Tending to a newborn is a merciless and exhausting job. They are helpless loud high maintenance sleep-stealers. If this is your own baby, clever bonding hormones are cooking in your body to guarantee you adore your child all the way to the end of earth and time and thus you’ll keep the baby well and breathing. Humanity continues because of this bonding hormone. But without the birth mother, someone else must then take on this responsibility to keep active vital signs going for the little person. That notion is staggering.
Even when you do a “bad” job of raising children, you still have to continually provide their basic needs of food, sleep, poo placement, and clothing. As a Mother, I think of myself as multitasking management. I’m in restaurant management, waste management, time management, and anger management mode at any given moment. I work this hard for free because I love my children and I know it was my choice to bring them here. But were they to become the world’s responsibility, someone else would have to take it upon themselves to keep them alive. Or not.

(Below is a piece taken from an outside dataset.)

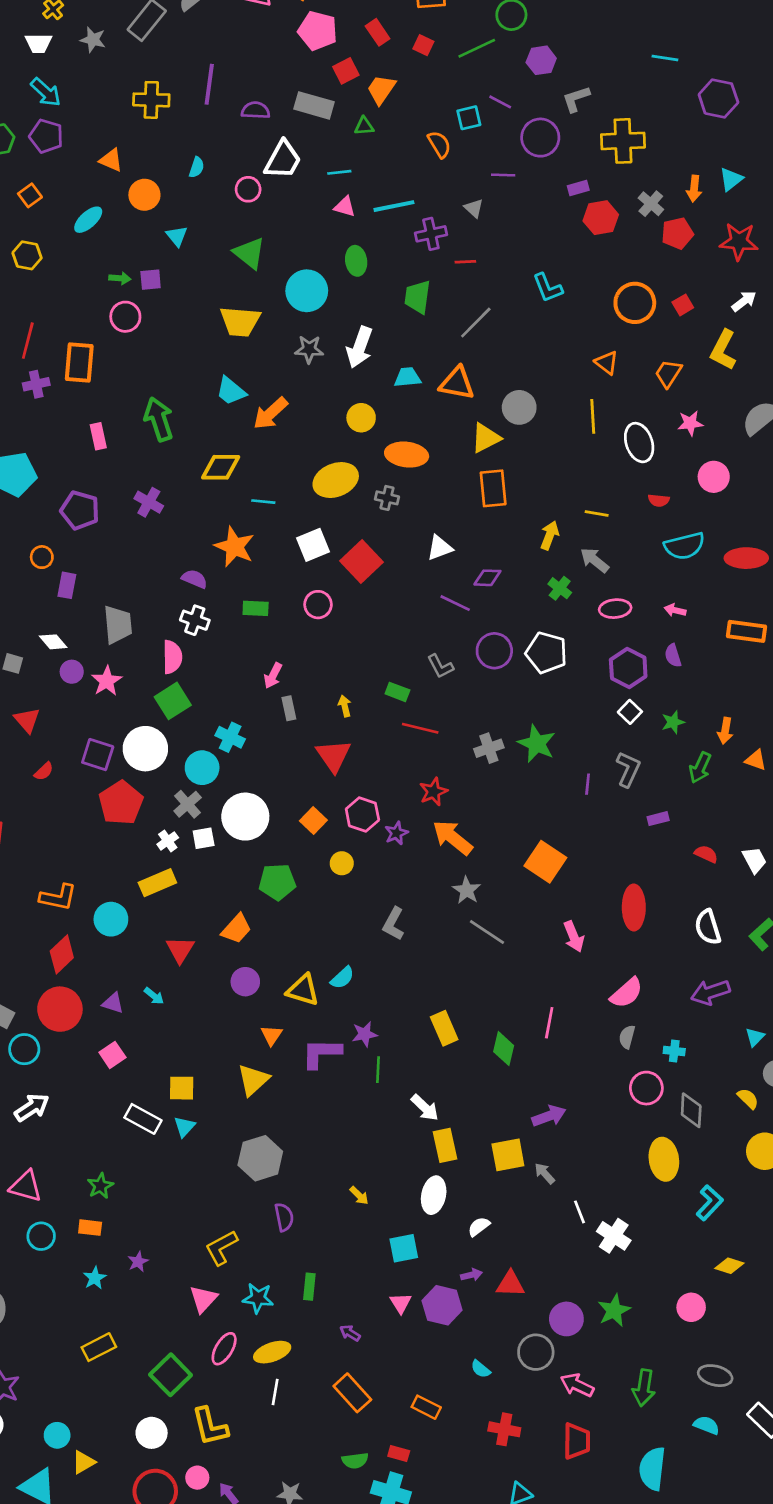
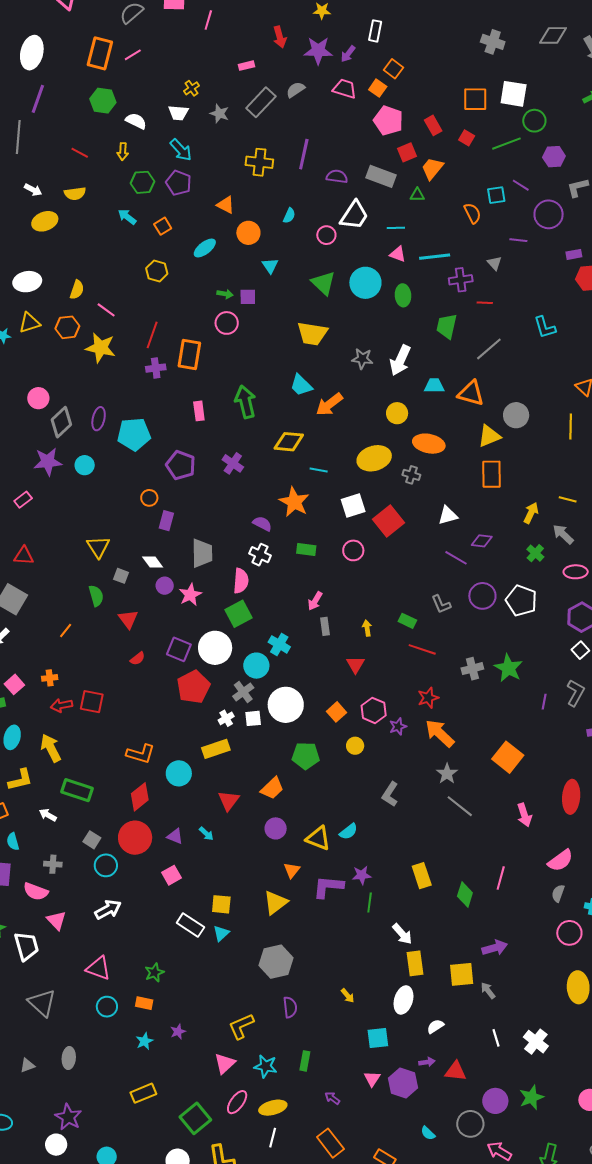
cyan circle: (307, 291) -> (365, 283), moved
red triangle: (333, 756) -> (355, 665), size x0.7
white line: (579, 1212) -> (496, 1038), moved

For Mother’s Day, I want to say out loud that I am grateful to my mother who kept me alive and out of harm’s way so I could have a chance to grow up and be a mother and know the amazing gift that children bring to your soul. I knew I wouldn’t necessarily be an Uber-Mom, but my children are both still alive and thriving. And as a mother, sometimes that is all I need to be thankful for.
Happy Mother’s Day to each and every person who ever mothered someone even just a little. Your efforts were noble. And won’t go unpunished. I mean unrewarded.